Jay Bridge is an artist, he has an artist’s way of looking at wood and metal and the things he fixes, he looks at them, thinks about them. Driving home for lunch, he though we ought to replace the wood in the big barn from the top of the windows down. Some of the wood is worn by time, some by the donkeys gnawing on it in winter, when they have nothing else to chew. We bring them toys and pieces of bark and twigs, but this winter was rough, the ground was covered in ice and snow and they could hardly move away from the farm.

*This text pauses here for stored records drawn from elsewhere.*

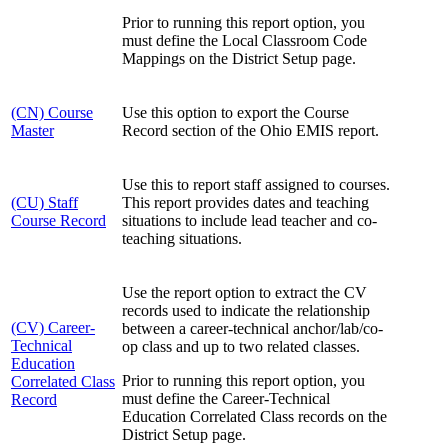
Prior to running this report option, you
must define the Local Classroom Code
Mappings on the District Setup page.
(CN) Course
Use this option to export the Course
Master
Record section of the Ohio EMIS report.
Use this to report staff assigned to courses.
(CU) Staff
This report provides dates and teaching
Course Record
situations to include lead teacher and co-
teaching situations.
Use the report option to extract the CV
records used to indicate the relationship
(CV) Career-
between a career-technical anchor/lab/co-
Technical
op class and up to two related classes.
Education
Prior to running this report option, you
Correlated Class
must define the Career-Technical
Record
Education Correlated Class records on the
District Setup page.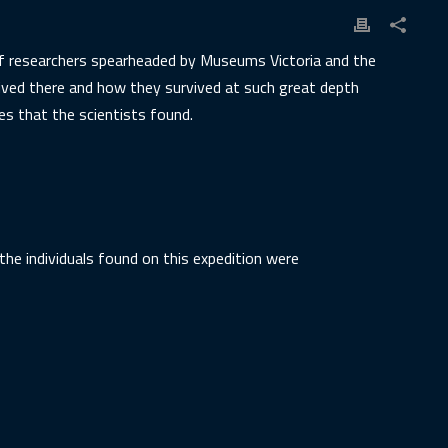
 of researchers spearheaded by Museums Victoria and the
ived there and how they survived at such great depth
es that the scientists found.
the individuals found on this expedition were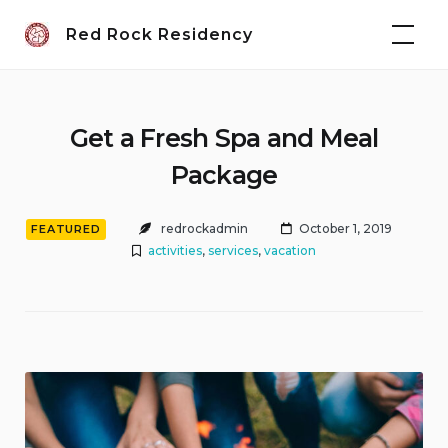
Skip
Red Rock Residency
to
content
Get a Fresh Spa and Meal
Package
redrockadmin
October 1, 2019
FEATURED
activities
,
services
,
vacation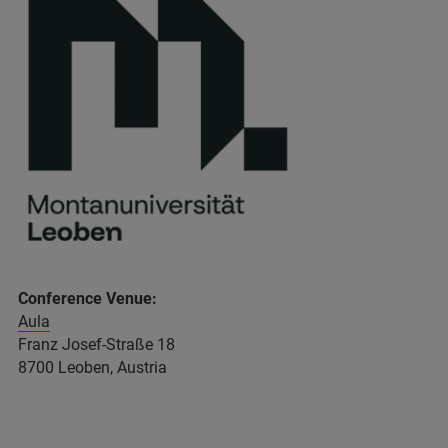
Conference Venue:
Aula
Franz Josef-Straße 18
8700 Leoben, Austria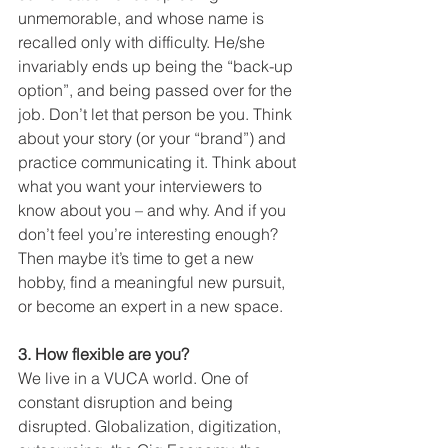
unmemorable, and whose name is 
recalled only with difficulty. He/she 
invariably ends up being the “back-up 
option”, and being passed over for the 
job. Don’t let that person be you. Think 
about your story (or your “brand”) and 
practice communicating it. Think about 
what you want your interviewers to 
know about you – and why. And if you 
don’t feel you’re interesting enough? 
Then maybe it’s time to get a new 
hobby, find a meaningful new pursuit, 
or become an expert in a new space.
3. How flexible are you?
We live in a VUCA world. One of 
constant disruption and being 
disrupted. Globalization, digitization, 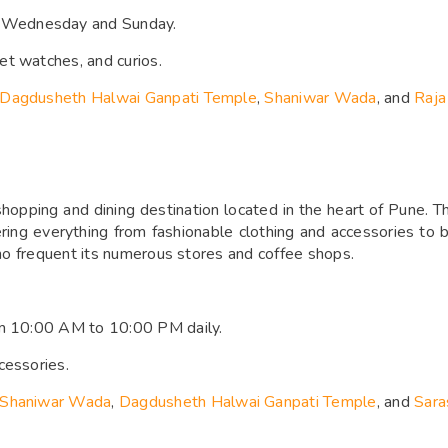
 Wednesday and Sunday.
et watches, and curios.
Dagdusheth Halwai Ganpati Temple
,
Shaniwar Wada
, and
Raja
hopping and dining destination located in the heart of Pune. Thi
ffering everything from fashionable clothing and accessories t
 who frequent its numerous stores and coffee shops.
om 10:00 AM to 10:00 PM daily.
cessories.
Shaniwar Wada
,
Dagdusheth Halwai Ganpati Temple
, and
Sara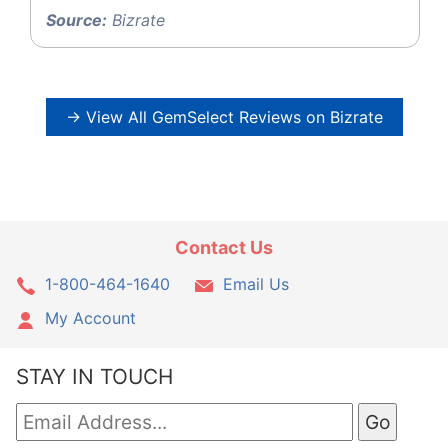
Source:
Bizrate
→ View All GemSelect Reviews on Bizrate
Contact Us
1-800-464-1640
Email Us
My Account
STAY IN TOUCH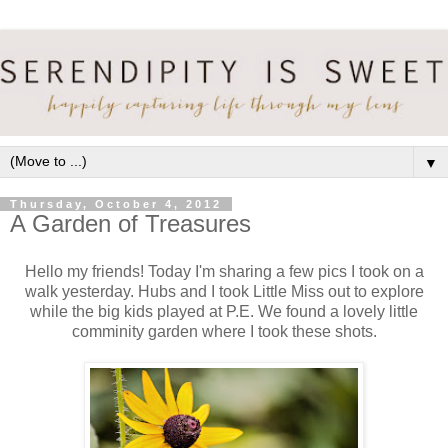
▼
Thursday, October 4, 2012
A Garden of Treasures
Hello my friends! Today I'm sharing a few pics I took on a
walk yesterday. Hubs and I took Little Miss out to explore
while the big kids played at P.E. We found a lovely little
comminity garden where I took these shots.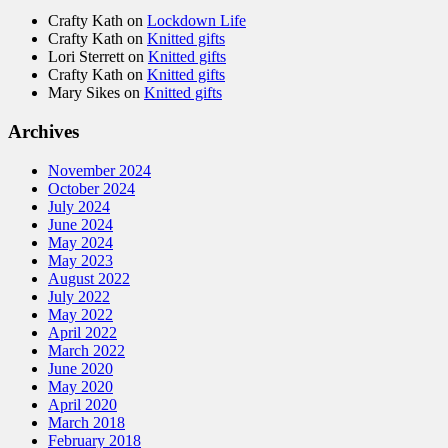
Crafty Kath
on
Lockdown Life
Crafty Kath
on
Knitted gifts
Lori Sterrett
on
Knitted gifts
Crafty Kath
on
Knitted gifts
Mary Sikes
on
Knitted gifts
Archives
November 2024
October 2024
July 2024
June 2024
May 2024
May 2023
August 2022
July 2022
May 2022
April 2022
March 2022
June 2020
May 2020
April 2020
March 2018
February 2018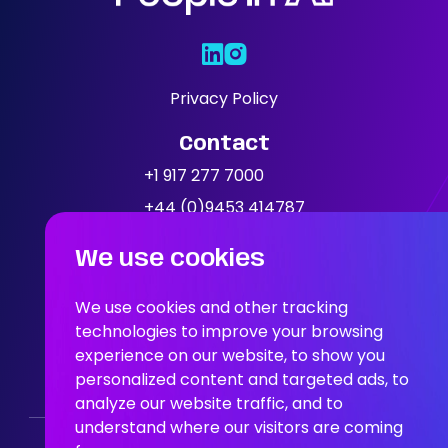
Areas Of
Expertise
Our Jobs
Privacy Policy
Contact
News
+1 917 277 7000
+44 (0)9453 414787
Location
We use cookies
People In AI, Brooklyn, NY,
11249
We use cookies and other tracking
technologies to improve your browsing
experience on our website, to show you
People In AI, Union Square,
personalized content and targeted ads, to
San Francisco, CA, 94108
analyze our website traffic, and to
understand where our visitors are coming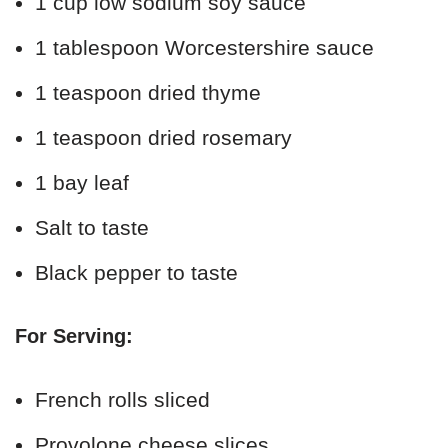
1 cup low sodium soy sauce
1 tablespoon Worcestershire sauce
1 teaspoon dried thyme
1 teaspoon dried rosemary
1 bay leaf
Salt to taste
Black pepper to taste
For Serving:
French rolls sliced
Provolone cheese slices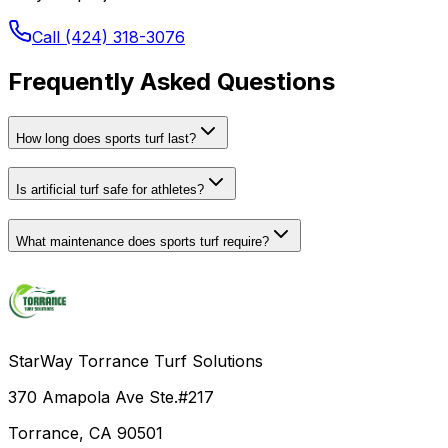
Call (424) 318-3076
Frequently Asked Questions
How long does sports turf last?
Is artificial turf safe for athletes?
What maintenance does sports turf require?
StarWay Torrance Turf Solutions
370 Amapola Ave Ste.#217
Torrance, CA 90501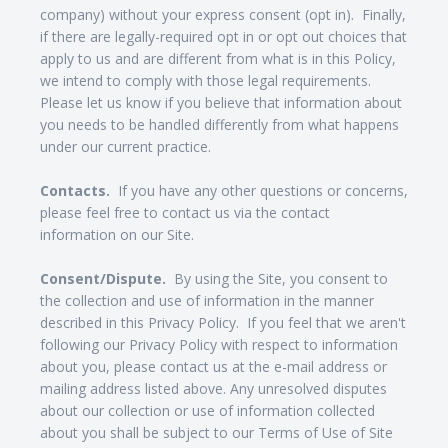
company) without your express consent (opt in). Finally,
if there are legally-required opt in or opt out choices that
apply to us and are different from what is in this Policy,
we intend to comply with those legal requirements.
Please let us know if you believe that information about
you needs to be handled differently from what happens
under our current practice.
Contacts.
If you have any other questions or concerns,
please feel free to contact us via the contact
information on our Site.
Consent/Dispute.
By using the Site, you consent to
the collection and use of information in the manner
described in this Privacy Policy. If you feel that we aren't
following our Privacy Policy with respect to information
about you, please contact us at the e-mail address or
mailing address listed above. Any unresolved disputes
about our collection or use of information collected
about you shall be subject to our Terms of Use of Site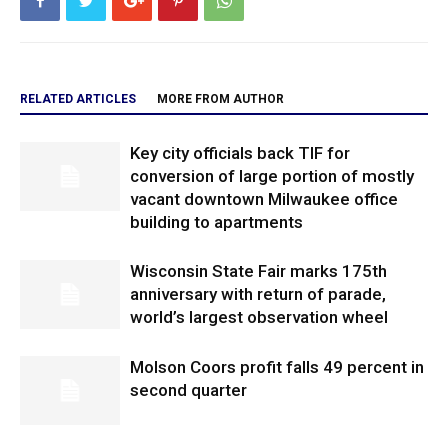
RELATED ARTICLES
MORE FROM AUTHOR
Key city officials back TIF for
conversion of large portion of mostly
vacant downtown Milwaukee office
building to apartments
Wisconsin State Fair marks 175th
anniversary with return of parade,
world’s largest observation wheel
Molson Coors profit falls 49 percent in
second quarter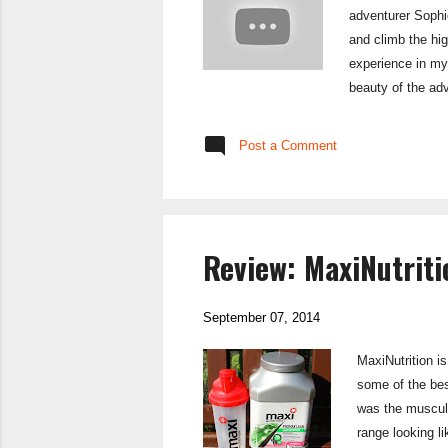
adventurer Sophie
and climb the hi
experience in my 
beauty of the ad
the Alpine coast-t
Coast, I am hopin
Post a Comment
course of t...
Review: MaxiNutrit
September 07, 2014
MaxiNutrition i
some of the bes
was the muscula
range looking l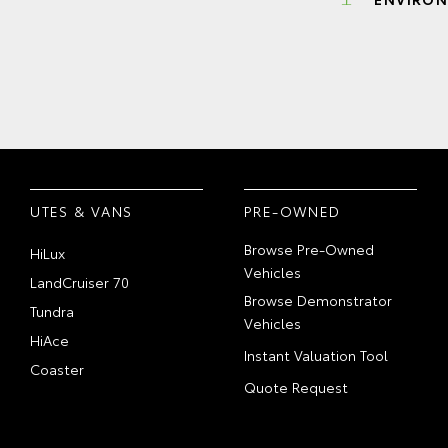
UTES & VANS
PRE-OWNED
Browse Pre-Owned
HiLux
Vehicles
LandCruiser 70
Browse Demonstrator
Tundra
Vehicles
HiAce
Instant Valuation Tool
Coaster
Quote Request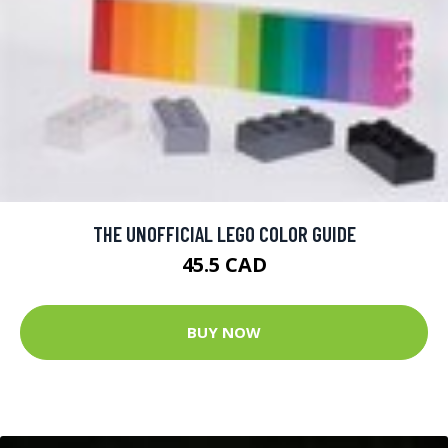
THE UNOFFICIAL LEGO COLOR GUIDE
45.5 CAD
BUY NOW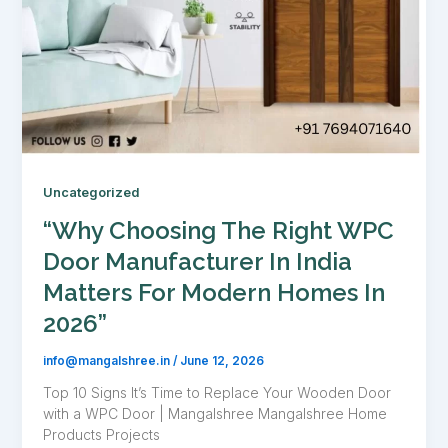
Uncategorized
“Why Choosing The Right WPC
Door Manufacturer In India
Matters For Modern Homes In
2026”
info@mangalshree.in
/
June 12, 2026
Top 10 Signs It’s Time to Replace Your Wooden Door
with a WPC Door | Mangalshree Mangalshree Home
Products Projects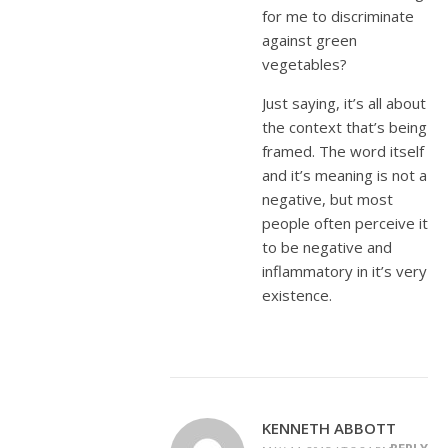
for me to discriminate
against green
vegetables?
Just saying, it’s all about
the context that’s being
framed. The word itself
and it’s meaning is not a
negative, but most
people often perceive it
to be negative and
inflammatory in it’s very
existence.
KENNETH ABBOTT
REPLY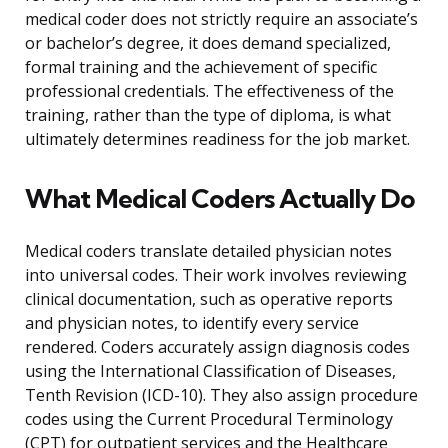
medical coder does not strictly require an associate’s
or bachelor’s degree, it does demand specialized,
formal training and the achievement of specific
professional credentials. The effectiveness of the
training, rather than the type of diploma, is what
ultimately determines readiness for the job market.
What Medical Coders Actually Do
Medical coders translate detailed physician notes
into universal codes. Their work involves reviewing
clinical documentation, such as operative reports
and physician notes, to identify every service
rendered. Coders accurately assign diagnosis codes
using the International Classification of Diseases,
Tenth Revision (ICD-10). They also assign procedure
codes using the Current Procedural Terminology
(CPT) for outpatient services and the Healthcare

Jay suggests that we put a fence up to keep them away and we will do that. I thought there was something evocative about watching Jay cutting and trimming his hemlock, patching the worst holes. We can’t handle replacing the side of the barn right now (last year he replaced our front porch, which was rotting away) but perhaps in the Spring.
Things are coming together for the Fall and then, of course, Winter. We have four cords of firewood, we need two or three more to feed our two wood stoves. We are assuming this winter will be hard and cold as well. That seems to be the new pattern. We have about 125 bales of hay in the barn, we can always get more if we need more.
In a few weeks, I’ll ask Tyler to come by and start stacking the wood in the shed – we’d like to give it some more time in the sun. Jay will also insulate the pipes in the basement to hopefully forestall another ground freeze like the one that knocked out our frost free water line in February, the same week Joshua Rockwood’s water froze on his farm.
In my county, the police don’t come and arrest you when winter hits like that, they come by to help if they can. We are lucky to have Jay, he is an intelligent, thoughtful and well-traveled man. He loves what he does, he loves to work with his hands, he loves to work by himself. I felt like I was in an old English village today, watching him work with his wood and saws and cords and measuring tapes.